Below are the records. List every line holding the word "tokenomics".

━━━━━━━━━━━━━━━━

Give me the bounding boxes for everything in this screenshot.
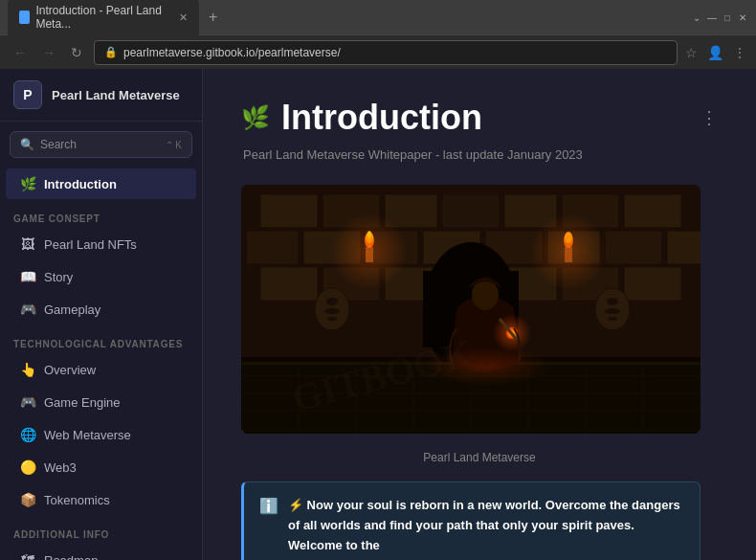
site-name: Pearl Land Metaverse: [52, 88, 180, 102]
section-label-tech: TECHNOLOGICAL ADVANTAGES: [0, 325, 202, 353]
new-tab-button[interactable]: +: [203, 9, 223, 26]
introduction-icon: 🌿: [19, 175, 36, 192]
page-subtitle: Pearl Land Metaverse Whitepaper - last u…: [243, 147, 718, 162]
sidebar: P Pearl Land Metaverse 🔍 Search ⌃ K 🌿 In…: [0, 69, 203, 560]
page-title-row: 🌿 Introduction ⋮: [241, 98, 718, 138]
story-icon: 📖: [19, 268, 36, 285]
overview-icon: 👆: [19, 361, 36, 378]
story-label: Story: [44, 270, 73, 284]
win-close-button[interactable]: ✕: [737, 11, 748, 23]
menu-icon[interactable]: ⋮: [733, 45, 746, 60]
introduction-label: Introduction: [44, 177, 117, 191]
svg-rect-9: [246, 231, 299, 264]
nav-refresh-button[interactable]: ↻: [67, 43, 86, 62]
section-label-game-consept: GAME CONSEPT: [0, 200, 202, 228]
sidebar-item-introduction[interactable]: 🌿 Introduction: [6, 168, 196, 199]
info-icon: ℹ️: [259, 497, 278, 555]
lock-icon: 🔒: [104, 46, 118, 58]
sidebar-item-gameplay[interactable]: 🎮 Gameplay: [6, 294, 196, 325]
tab-favicon: [19, 11, 30, 24]
image-caption: Pearl Land Metaverse: [241, 443, 718, 468]
main-content: 🌿 Introduction ⋮ Pearl Land Metaverse Wh…: [203, 69, 756, 560]
nav-back-button[interactable]: ←: [10, 43, 31, 62]
svg-point-62: [608, 317, 617, 321]
svg-rect-15: [605, 231, 662, 264]
overview-label: Overview: [44, 363, 96, 377]
sidebar-item-web-metaverse[interactable]: 🌐 Web Metaverse: [6, 419, 196, 450]
tab-close-button[interactable]: ✕: [179, 11, 188, 24]
address-bar: ← → ↻ 🔒 pearlmetaverse.gitbook.io/pearlm…: [0, 34, 756, 69]
game-image-container: GITBOOK: [241, 185, 700, 434]
svg-rect-16: [667, 231, 700, 264]
web3-label: Web3: [44, 460, 77, 475]
title-bar: Introduction - Pearl Land Meta... ✕ + ⌄ …: [0, 0, 756, 34]
sidebar-item-overview[interactable]: 👆 Overview: [6, 354, 196, 385]
web-metaverse-label: Web Metaverse: [44, 428, 131, 442]
pearl-land-nfts-icon: 🖼: [19, 235, 36, 253]
page-title: Introduction: [281, 98, 482, 138]
game-engine-icon: 🎮: [19, 393, 36, 411]
sidebar-search[interactable]: 🔍 Search ⌃ K: [10, 131, 192, 158]
bookmark-icon[interactable]: ☆: [685, 45, 698, 60]
svg-rect-5: [442, 194, 500, 228]
gameplay-icon: 🎮: [19, 301, 36, 318]
svg-rect-17: [260, 267, 318, 301]
game-screenshot: GITBOOK: [241, 185, 700, 434]
content-inner: 🌿 Introduction ⋮ Pearl Land Metaverse Wh…: [203, 69, 756, 560]
site-logo: P: [13, 80, 42, 109]
svg-point-34: [331, 213, 408, 290]
svg-point-56: [326, 298, 338, 305]
web3-icon: 🟡: [19, 459, 36, 476]
search-label: Search: [40, 138, 77, 151]
sidebar-item-story[interactable]: 📖 Story: [6, 261, 196, 292]
roadmap-label: Roadmap: [44, 553, 98, 561]
profile-icon[interactable]: 👤: [707, 45, 723, 60]
search-icon: 🔍: [20, 138, 34, 151]
svg-rect-2: [260, 194, 318, 228]
browser-tab[interactable]: Introduction - Pearl Land Meta... ✕: [8, 0, 199, 36]
page-title-icon: 🌿: [241, 104, 270, 131]
svg-point-60: [607, 298, 618, 305]
more-options-button[interactable]: ⋮: [700, 107, 718, 128]
url-bar[interactable]: 🔒 pearlmetaverse.gitbook.io/pearlmetaver…: [94, 40, 678, 65]
svg-point-61: [605, 308, 620, 314]
sidebar-item-roadmap[interactable]: 🗺 Roadmap: [6, 545, 196, 560]
info-text: ⚡ Now your soul is reborn in a new world…: [288, 496, 684, 555]
info-box: ℹ️ ⚡ Now your soul is reborn in a new wo…: [241, 482, 700, 560]
search-kbd: ⌃ K: [166, 140, 182, 150]
sidebar-item-tokenomics[interactable]: 📦 Tokenomics: [6, 484, 196, 515]
svg-point-35: [530, 213, 607, 290]
game-engine-label: Game Engine: [44, 395, 121, 410]
page-layout: P Pearl Land Metaverse 🔍 Search ⌃ K 🌿 In…: [0, 69, 756, 560]
address-bar-icons: ☆ 👤 ⋮: [685, 45, 746, 60]
sidebar-item-web3[interactable]: 🟡 Web3: [6, 452, 196, 482]
web-metaverse-icon: 🌐: [19, 426, 36, 443]
tokenomics-label: Tokenomics: [44, 493, 110, 507]
tokenomics-icon: 📦: [19, 491, 36, 508]
tab-title: Introduction - Pearl Land Meta...: [35, 4, 169, 31]
window-controls: ⌄ — □ ✕: [691, 11, 748, 23]
win-minimize-button[interactable]: —: [706, 11, 718, 23]
svg-rect-8: [624, 194, 681, 228]
win-maximize-button[interactable]: □: [722, 11, 733, 23]
gameplay-label: Gameplay: [44, 302, 100, 317]
section-label-additional: ADDITIONAL INFO: [0, 516, 202, 544]
svg-point-58: [327, 317, 337, 321]
nav-forward-button[interactable]: →: [38, 43, 59, 62]
svg-point-57: [324, 308, 340, 314]
svg-rect-23: [624, 267, 681, 301]
sidebar-item-game-engine[interactable]: 🎮 Game Engine: [6, 387, 196, 417]
svg-point-49: [472, 280, 499, 310]
sidebar-header: P Pearl Land Metaverse: [0, 69, 202, 122]
url-text: pearlmetaverse.gitbook.io/pearlmetaverse…: [123, 46, 341, 59]
sidebar-item-pearl-land-nfts[interactable]: 🖼 Pearl Land NFTs: [6, 229, 196, 259]
roadmap-icon: 🗺: [19, 551, 36, 560]
pearl-land-nfts-label: Pearl Land NFTs: [44, 237, 137, 252]
browser-chrome: Introduction - Pearl Land Meta... ✕ + ⌄ …: [0, 0, 756, 69]
win-chevron-button[interactable]: ⌄: [691, 11, 702, 23]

━━━━━━━━━━━━━━━━

Answer section:
sidebar-item-tokenomics[interactable]: 📦 Tokenomics: [6, 484, 196, 515]
tokenomics-label: Tokenomics: [44, 493, 110, 507]
tokenomics-icon: 📦: [19, 491, 36, 508]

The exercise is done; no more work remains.